Con I live inside a burning house, BODY VOID le da continuidad a las ruinas de su debut, con un trabajo mucho más ambicioso en cuanto a extensión y elementos. Cinco temas (uno de los cuales es una simple introducción preparatoria para nuestro pabellón auditivo) que recorren casi 70 minutos de música martilleante e inhumana. Todo ello con un sonido sepulcral, que precisa ser escuchado con fuerte carga decibélica para que las entrañas vibren con los golpes de Holgerson y las distorsiones fuera de rango de los Ryan. El bajo es un martillo neumático que profundiza en los boquetes de la percusión, mientras Will extiende sus riffs hacia la disonancia y el acople sin contemplación, sólo manteniendo un poco la coherencia sonora en introducciones ambientales o pasajes de ascendencia más doom. En medio de esta tormenta de parsimoniosa destrucción, uno se ve golpeado con puñetazos puntuales de puro crust lacerante, como si BLACK FLAG o DISCHARGE hiciesen su aparición en medio de la tortuosa tela de araña tejida por BODY VOID.
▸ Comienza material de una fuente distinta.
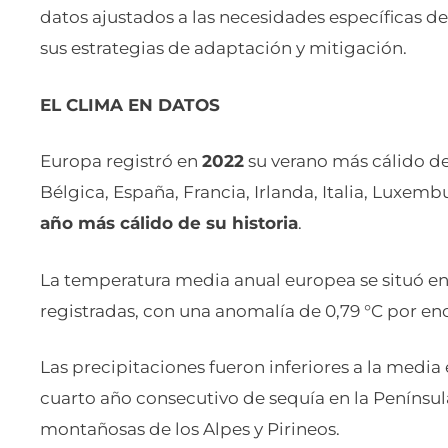
datos ajustados a las necesidades específicas 
sus estrategias de adaptación y mitigación.
EL CLIMA EN DATOS
Europa registró en
2022
su verano más cálido de
Bélgica, España, Francia, Irlanda, Italia, Luxemb
año más cálido de su historia
.
La temperatura media anual europea se situó ent
registradas, con una anomalía de 0,79 °C por en
Las precipitaciones fueron inferiores a la media 
cuarto año consecutivo de sequía en la Península 
montañosas de los Alpes y Pirineos.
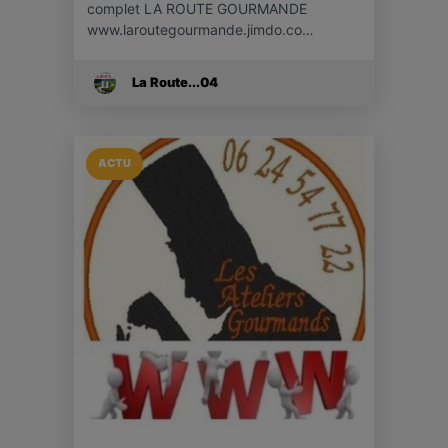
complet LA ROUTE GOURMANDE
www.laroutegourmande.jimdo.co…
La Route...04
ACTU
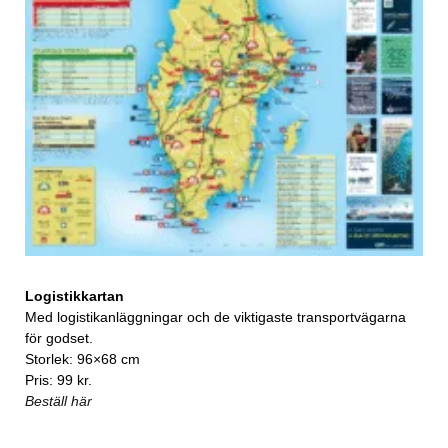
Logistikkartan
Med logistikanläggningar och de viktigaste transportvägarna
för godset.
Storlek: 96×68 cm
Pris: 99 kr.
Beställ här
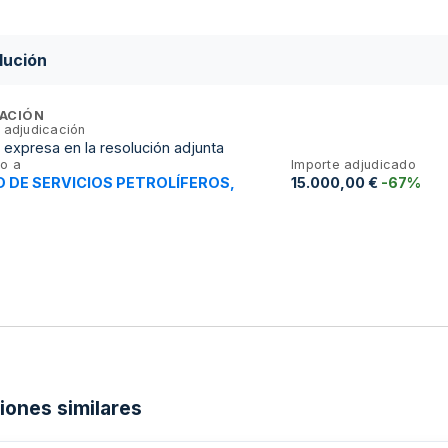
lución
ACIÓN
 adjudicación
expresa en la resolución adjunta
o a
Importe adjudicado
D DE SERVICIOS PETROLÍFEROS,
15.000,00 €
-67%
ciones similares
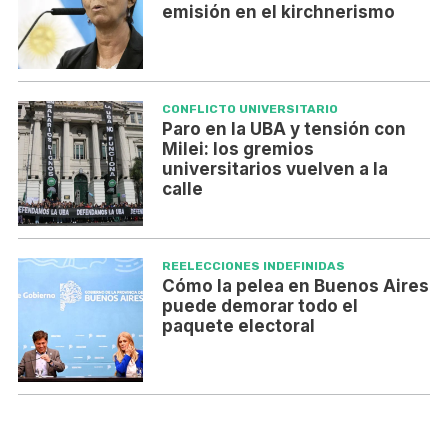
emisión en el kirchnerismo
CONFLICTO UNIVERSITARIO
Paro en la UBA y tensión con
Milei: los gremios
universitarios vuelven a la
calle
REELECCIONES INDEFINIDAS
Cómo la pelea en Buenos Aires
puede demorar todo el
paquete electoral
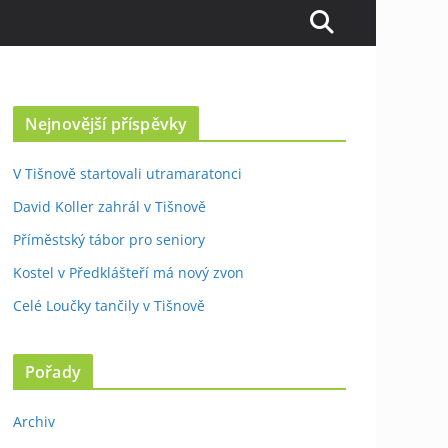
Nejnovější příspěvky
V Tišnově startovali utramaratonci
David Koller zahrál v Tišnově
Příměstský tábor pro seniory
Kostel v Předklášteří má nový zvon
Celé Loučky tančily v Tišnově
Pořady
Archiv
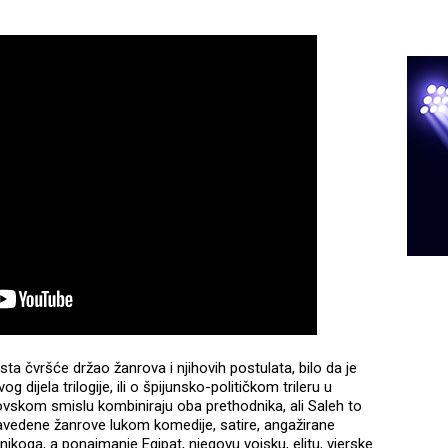
ta čvršće držao žanrova i njihovih postulata, bilo da je
og dijela trilogije, ili o špijunsko-političkom trileru u
rovskom smislu kombiniraju oba prethodnika, ali Saleh to
 navedene žanrove lukom komedije, satire, angažirane
nikoga, a ponajmanje Egipat, njegovu vojsku, elitu, vjerske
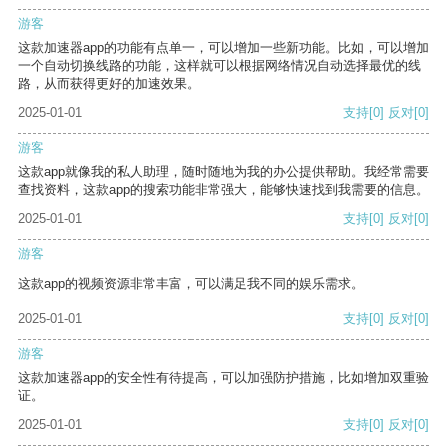
游客
这款加速器app的功能有点单一，可以增加一些新功能。比如，可以增加
一个自动切换线路的功能，这样就可以根据网络情况自动选择最优的线
路，从而获得更好的加速效果。
2025-01-01
支持
[0]
反对
[0]
游客
这款app就像我的私人助理，随时随地为我的办公提供帮助。我经常需要
查找资料，这款app的搜索功能非常强大，能够快速找到我需要的信息。
2025-01-01
支持
[0]
反对
[0]
游客
这款app的视频资源非常丰富，可以满足我不同的娱乐需求。
2025-01-01
支持
[0]
反对
[0]
游客
这款加速器app的安全性有待提高，可以加强防护措施，比如增加双重验
证。
2025-01-01
支持
[0]
反对
[0]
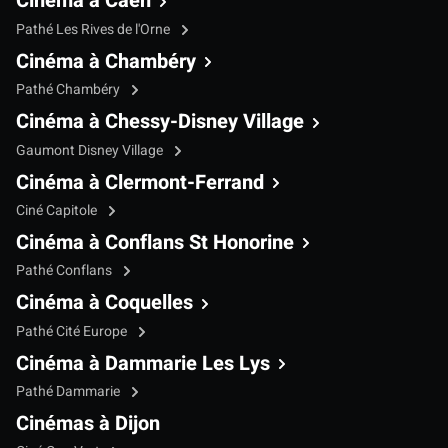
Cinéma à Caen
Pathé Les Rives de l'Orne
Cinéma à Chambéry
Pathé Chambéry
Cinéma à Chessy-Disney Village
Gaumont Disney Village
Cinéma à Clermont-Ferrand
Ciné Capitole
Cinéma à Conflans St Honorine
Pathé Conflans
Cinéma à Coquelles
Pathé Cité Europe
Cinéma à Dammarie Les Lys
Pathé Dammarie
Cinémas à Dijon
Me encantan dos temas en este sentido, «Haunted» y «Trauma creature«, ambos entorno a los 18 minutos. El sludge pesado, conducido por la espeluznante voz de Will, nos va absorbiendo por momentos en una tensa inquietud que remueve los instintos con cada golpeteo y palabra escupida. Cabeceamos sin querer y de repente todo se para y BODY VOID decide pegarnos un tiro acelerado que termina por derrumbar el castillo nihilista construido, para volver a retomar el pulso de la vida en medio de las ruinas de la destrucción. «Phantom limb» está más concebida como transición, extendiéndose hasta los diez minutos que son aprovechados para seguir una estructura más doom, siempre trufada de la inhumanidad de la voz y los acoples que son la columna vertebral de BODY VOID y algún que otro pasaje de bajo infernalmente pesado. Y para el final, el plato fuerte: los más de veinte minutos de «Given«, donde el grupo se explaya en ambientes opresivos desde ángulos más etéreos y no tan incisivos, recordándome a BELL WITCH, aunque siempre con la voz destructiva de Ryan como carta de presentación. Probablemente sea la composición menos dinámica, pero también la más absorbente de las cuatro aquí presentes.

Hay que tener el estómago preparado para BODY VOID, para sus elementos de totalitarismo musical que harán tambalear la paciencia de más de uno. Nihilismo musical en estado puro, crudo y sangrante, que lentamente se lacera para deleite de nuestros oídos conforme se van acostumbrando a disonancias y afinaciones arriesgadas. BODY VOID ofrece ruinas sobre ruinas para borrar cualquier retazo de humanidad de nuestro horizonte y dejarnos desnudos ante nosotros mismos: el vacío existencial hecho música.